Ausflug zum Etzel in turbulente Zeiten

Die Welt scheint nach den Ankündigungen von Donald Trump aus dem Fugen zu geraten. Das Einzige, was beständig zu sein scheint, ist der stetige Wandel, und all diese Neuigkeiten zu verarbeiten, erfordert einiges. Letzten Donnerstag habe ich denjenigen zugehört, die viele Informationen aus erster Hand bekommen. Bundesrat Rösti war leicht verspätet, weil er noch in der Sitzung des Bundesrates aufgehalten wurde, der sich gerade mit der Ankündigung betreffend neuer Zolltarife beschäftigte, bevor er mitteilen konnte, was die Reaktion des Bundesrates sein würde.
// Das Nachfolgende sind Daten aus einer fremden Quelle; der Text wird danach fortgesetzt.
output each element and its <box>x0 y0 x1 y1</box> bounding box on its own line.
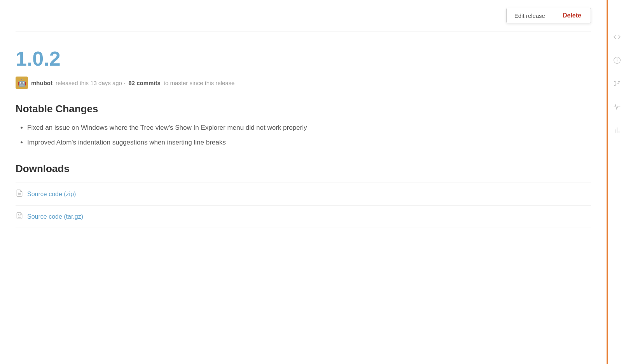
file-icon-2 <box>16 212 23 221</box>
avatar: 🤖 <box>16 77 28 89</box>
info-icon[interactable] <box>611 54 623 66</box>
pulse-icon[interactable] <box>611 101 623 113</box>
merge-icon[interactable] <box>611 78 623 89</box>
download-targz-label: Source code <box>27 213 62 220</box>
download-targz-suffix: (tar.gz) <box>62 213 83 220</box>
right-sidebar <box>607 0 626 364</box>
download-zip-label: Source code <box>27 191 62 197</box>
download-targz[interactable]: Source code (tar.gz) <box>16 205 591 228</box>
download-zip-link[interactable]: Source code (zip) <box>27 191 76 198</box>
list-item: Improved Atom's indentation suggestions … <box>27 138 591 148</box>
download-zip-suffix: (zip) <box>62 191 76 197</box>
notable-changes-title: Notable Changes <box>16 103 591 115</box>
commits-count[interactable]: 82 commits <box>128 80 161 86</box>
action-buttons-group: Edit release Delete <box>506 8 591 23</box>
delete-button[interactable]: Delete <box>553 8 591 23</box>
download-zip[interactable]: Source code (zip) <box>16 183 591 205</box>
edit-release-button[interactable]: Edit release <box>507 8 553 23</box>
meta-text: released this 13 days ago · <box>56 80 125 86</box>
file-icon <box>16 189 23 199</box>
stats-icon[interactable] <box>611 124 623 136</box>
downloads-title: Downloads <box>16 163 591 175</box>
list-item: Fixed an issue on Windows where the Tree… <box>27 123 591 133</box>
download-targz-link[interactable]: Source code (tar.gz) <box>27 213 83 220</box>
downloads-section: Downloads Source code (zip) <box>16 163 591 228</box>
release-meta: 🤖 mhubot released this 13 days ago · 82 … <box>16 77 591 89</box>
svg-point-8 <box>614 85 616 86</box>
svg-point-7 <box>614 81 616 82</box>
commits-suffix: to master since this release <box>164 80 235 86</box>
code-icon[interactable] <box>611 31 623 43</box>
username[interactable]: mhubot <box>31 80 52 86</box>
release-version: 1.0.2 <box>16 47 591 70</box>
svg-point-9 <box>618 81 619 82</box>
changes-list: Fixed an issue on Windows where the Tree… <box>16 123 591 147</box>
action-bar: Edit release Delete <box>16 0 591 31</box>
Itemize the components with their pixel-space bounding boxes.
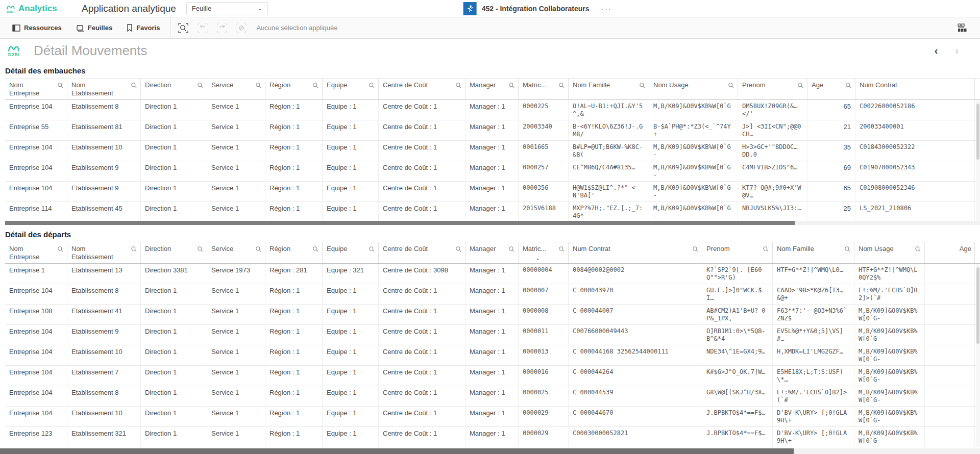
table-cell[interactable]: 0000356 <box>519 182 569 201</box>
table-cell[interactable]: HTF+G**Z!]^WMQ\L0QY2$% <box>854 264 925 284</box>
table-cell[interactable]: Equipe : 1 <box>323 161 379 181</box>
search-icon[interactable] <box>508 82 515 89</box>
table-cell[interactable]: Centre de Coût : 1 <box>379 345 465 365</box>
table-cell[interactable]: C01843000052322 <box>855 141 975 161</box>
search-icon[interactable] <box>57 82 64 89</box>
table-cell[interactable]: 0000016 <box>519 366 569 386</box>
table-cell[interactable]: Service 1 <box>207 386 265 406</box>
table-cell[interactable]: Equipe : 321 <box>323 264 379 284</box>
table-cell[interactable]: Région : 1 <box>265 366 323 386</box>
table-cell[interactable]: Equipe : 1 <box>323 407 379 426</box>
table-cell[interactable]: Manager : 1 <box>465 305 519 324</box>
table-cell[interactable]: Manager : 1 <box>465 141 519 161</box>
table-cell[interactable]: O!AL=U-B1:+QJI.&Y'5^,& <box>569 100 649 120</box>
table-cell[interactable]: M,B/K09]&O0V$KB%W[0`G- <box>854 305 925 324</box>
table-cell[interactable]: Service 1 <box>207 325 265 345</box>
table-cell[interactable]: Direction 1 <box>141 284 207 304</box>
table-cell[interactable]: EV5L%@*+Y&0;5]\VS]#… <box>773 325 854 345</box>
previous-sheet-button[interactable]: ‹ <box>935 45 938 57</box>
table-cell[interactable]: M,B/K09]&O0V$KB%W[0`G- <box>854 325 925 345</box>
table-cell[interactable]: Entreprise 104 <box>5 407 67 426</box>
column-header[interactable]: Matric... <box>519 79 569 99</box>
table-cell[interactable]: Etablissement 8 <box>67 284 141 304</box>
view-selector-dropdown[interactable]: Feuille ⌄ <box>186 2 268 15</box>
table-cell[interactable] <box>925 305 975 324</box>
table-cell[interactable]: Manager : 1 <box>465 202 519 221</box>
table-cell[interactable]: Région : 1 <box>265 345 323 365</box>
table-cell[interactable]: C01907000052343 <box>855 161 975 181</box>
table-cell[interactable]: H>3>GC+'"8DDOC… DD.0 <box>738 141 807 161</box>
column-header[interactable]: Manager <box>465 242 519 263</box>
search-icon[interactable] <box>255 246 262 253</box>
table-cell[interactable]: Equipe : 1 <box>323 120 379 140</box>
table-cell[interactable]: AB#CM2)A1'B+U? 0P&_1PX, <box>702 305 773 324</box>
table-cell[interactable]: Région : 1 <box>265 427 323 447</box>
column-header[interactable]: Num Contrat <box>569 242 702 263</box>
smart-search-button[interactable] <box>176 21 191 35</box>
table-cell[interactable]: Direction 1 <box>141 120 207 140</box>
column-header[interactable]: Nom Etablissement <box>67 242 141 263</box>
search-icon[interactable] <box>197 82 204 89</box>
table-cell[interactable]: Manager : 1 <box>465 161 519 181</box>
column-header[interactable]: Direction <box>141 242 207 263</box>
table-cell[interactable]: Etablissement 8 <box>67 386 141 406</box>
table-cell[interactable]: Région : 1 <box>265 141 323 161</box>
table-cell[interactable]: Centre de Coût : 3098 <box>379 264 465 284</box>
table-cell[interactable] <box>925 264 975 284</box>
table-cell[interactable]: Centre de Coût : 1 <box>379 305 465 324</box>
table-cell[interactable]: M,B/K09]&O0V$KB%W[0`G- <box>649 202 738 221</box>
table-cell[interactable]: Région : 1 <box>265 284 323 304</box>
table-cell[interactable]: J.BPBKTO$4*==F$… <box>702 407 773 426</box>
column-header[interactable]: Prenom <box>738 79 807 99</box>
column-header[interactable]: Nom Famille <box>569 79 649 99</box>
table-cell[interactable]: Direction 1 <box>141 407 207 426</box>
table-cell[interactable]: Service 1 <box>207 407 265 426</box>
search-icon[interactable] <box>312 246 319 253</box>
table-cell[interactable]: B#LP=@UT;B6KW-%K8C-&8( <box>569 141 649 161</box>
table-cell[interactable]: 0000013 <box>519 345 569 365</box>
table-cell[interactable]: Région : 1 <box>265 120 323 140</box>
search-icon[interactable] <box>255 82 262 89</box>
table-cell[interactable]: Région : 1 <box>265 202 323 221</box>
table-cell[interactable]: C 000044264 <box>569 366 702 386</box>
table-cell[interactable]: 20003340 <box>519 120 569 140</box>
current-app-name[interactable]: 452 - Intégration Collaborateurs <box>482 5 590 13</box>
table-cell[interactable]: D'BV-K\URY> [;0!GLA9H\+ <box>773 427 854 447</box>
table-cell[interactable]: Centre de Coût : 1 <box>379 325 465 345</box>
search-icon[interactable] <box>844 246 851 253</box>
table-cell[interactable]: NBJUVSLK5%\JI3:… <box>738 202 807 221</box>
table-cell[interactable]: Etablissement 13 <box>67 264 141 284</box>
table-cell[interactable]: M,B/K09]&O0V$KB%W[0`G- <box>649 141 738 161</box>
table-cell[interactable]: 0000025 <box>519 386 569 406</box>
table-cell[interactable]: Equipe : 1 <box>323 345 379 365</box>
table-cell[interactable]: Entreprise 123 <box>5 427 67 447</box>
table-cell[interactable]: Région : 1 <box>265 100 323 120</box>
search-icon[interactable] <box>131 246 137 253</box>
table-cell[interactable]: Manager : 1 <box>465 264 519 284</box>
table-cell[interactable]: Etablissement 10 <box>67 141 141 161</box>
table-cell[interactable]: Centre de Coût : 1 <box>379 100 465 120</box>
table-cell[interactable]: Centre de Coût : 1 <box>379 407 465 426</box>
table-cell[interactable]: Etablissement 10 <box>67 345 141 365</box>
table-cell[interactable]: KT7? Q@#;9#0+X'W@V… <box>738 182 807 201</box>
table-cell[interactable]: HTF+G**Z!]^WMQ\L0… <box>773 264 854 284</box>
clear-selections-button[interactable] <box>234 21 249 35</box>
table-cell[interactable]: M,B/K09]&O0V$KB%W[0`G- <box>854 345 925 365</box>
table-cell[interactable]: Direction 1 <box>141 325 207 345</box>
table-cell[interactable]: 65 <box>807 182 855 201</box>
app-icon[interactable] <box>463 2 477 15</box>
search-icon[interactable] <box>639 82 646 89</box>
table-cell[interactable]: Centre de Coût : 1 <box>379 161 465 181</box>
table-cell[interactable]: Direction 1 <box>141 386 207 406</box>
table-cell[interactable]: Région : 1 <box>265 407 323 426</box>
horizontal-scrollbar[interactable] <box>5 221 980 225</box>
table-cell[interactable]: Etablissement 81 <box>67 120 141 140</box>
table-cell[interactable]: Centre de Coût : 1 <box>379 141 465 161</box>
table-cell[interactable]: K#$G>J"O_OK.7]W… <box>702 366 773 386</box>
search-icon[interactable] <box>131 82 137 89</box>
table-cell[interactable]: Service 1 <box>207 141 265 161</box>
table-cell[interactable]: C00030000052821 <box>569 427 702 447</box>
column-header[interactable]: Direction <box>141 79 207 99</box>
column-header[interactable]: Matric...▲ <box>519 242 569 263</box>
table-cell[interactable]: Equipe : 1 <box>323 305 379 324</box>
Die Seco-Direktorin Helen Budliger erzählte, wie ihre Reise nach Amerika vor ein paar Tagen war, wo sie sich mit der Trump-Administration getroffen hatte. Serge Gaillard dachte darüber nach, was das für die Schweiz bedeuten könnte. Den ganzen Tag habe ich mit klugen und erfahrenen Leuten gesprochen, habe mit einigen betroffenen Unternehmern diskutiert und mir die gigantischen Beträge angehört, die man möglicherweise verlieren könnte.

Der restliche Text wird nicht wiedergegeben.